Task prompt — Search the data for the string "that" and copy each line where it turns up.

----------

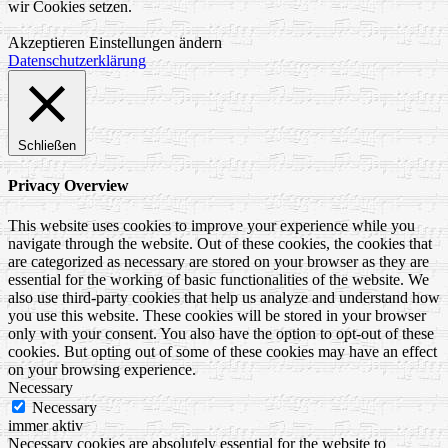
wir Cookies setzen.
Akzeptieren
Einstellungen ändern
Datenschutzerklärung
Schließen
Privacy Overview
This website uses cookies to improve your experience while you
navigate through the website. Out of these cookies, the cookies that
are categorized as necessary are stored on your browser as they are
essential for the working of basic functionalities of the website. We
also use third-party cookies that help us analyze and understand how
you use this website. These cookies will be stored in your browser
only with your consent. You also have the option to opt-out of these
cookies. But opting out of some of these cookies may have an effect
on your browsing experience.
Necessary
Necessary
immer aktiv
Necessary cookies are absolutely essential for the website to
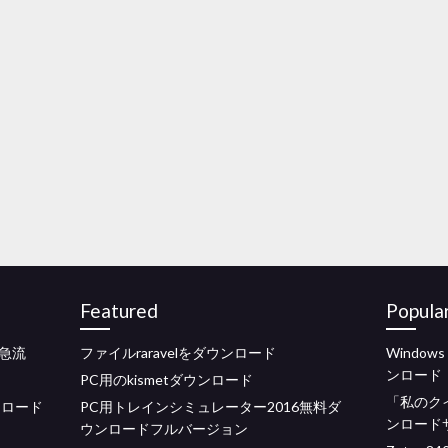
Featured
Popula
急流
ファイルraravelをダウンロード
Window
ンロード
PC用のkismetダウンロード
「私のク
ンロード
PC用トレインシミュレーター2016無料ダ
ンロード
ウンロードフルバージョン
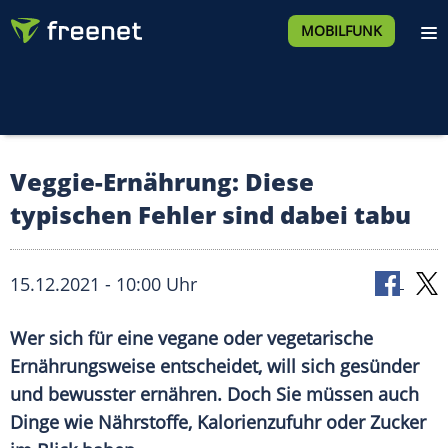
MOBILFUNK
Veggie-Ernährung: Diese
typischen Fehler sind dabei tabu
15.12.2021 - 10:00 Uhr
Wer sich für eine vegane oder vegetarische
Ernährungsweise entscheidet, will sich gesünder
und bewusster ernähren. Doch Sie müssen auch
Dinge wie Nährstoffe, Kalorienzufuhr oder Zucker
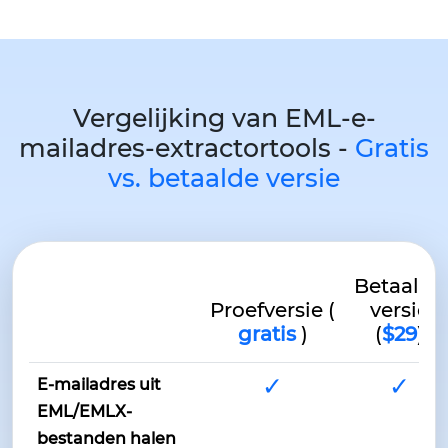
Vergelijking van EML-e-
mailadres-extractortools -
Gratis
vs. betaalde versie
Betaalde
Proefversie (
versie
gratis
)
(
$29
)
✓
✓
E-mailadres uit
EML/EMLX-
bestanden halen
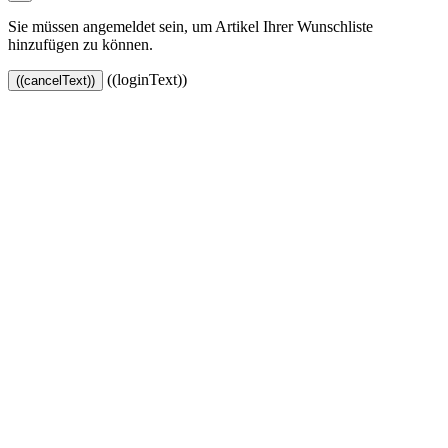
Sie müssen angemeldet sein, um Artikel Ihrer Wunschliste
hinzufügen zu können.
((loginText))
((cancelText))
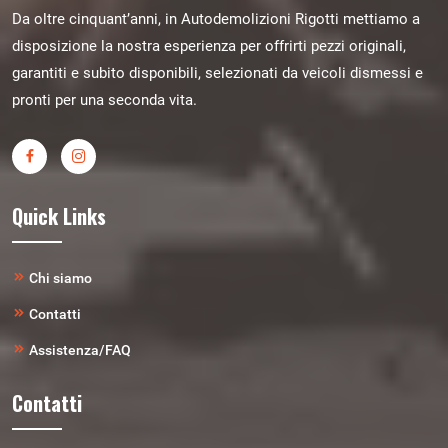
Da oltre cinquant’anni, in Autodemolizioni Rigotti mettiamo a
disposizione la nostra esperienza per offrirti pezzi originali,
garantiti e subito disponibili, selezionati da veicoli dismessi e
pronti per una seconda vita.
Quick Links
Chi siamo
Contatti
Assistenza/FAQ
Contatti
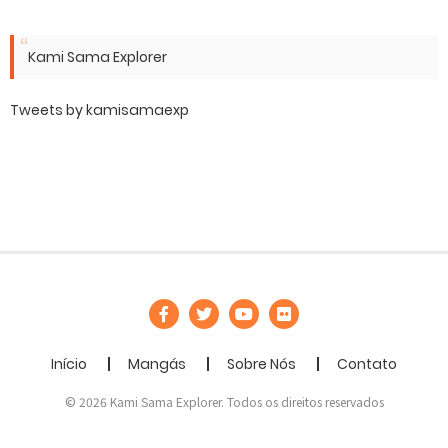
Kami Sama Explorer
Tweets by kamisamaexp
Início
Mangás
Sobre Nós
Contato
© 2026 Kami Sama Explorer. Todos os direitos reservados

----------

Response —
navigate through the website. Out of these cookies, the cookies that
also use third-party cookies that help us analyze and understand how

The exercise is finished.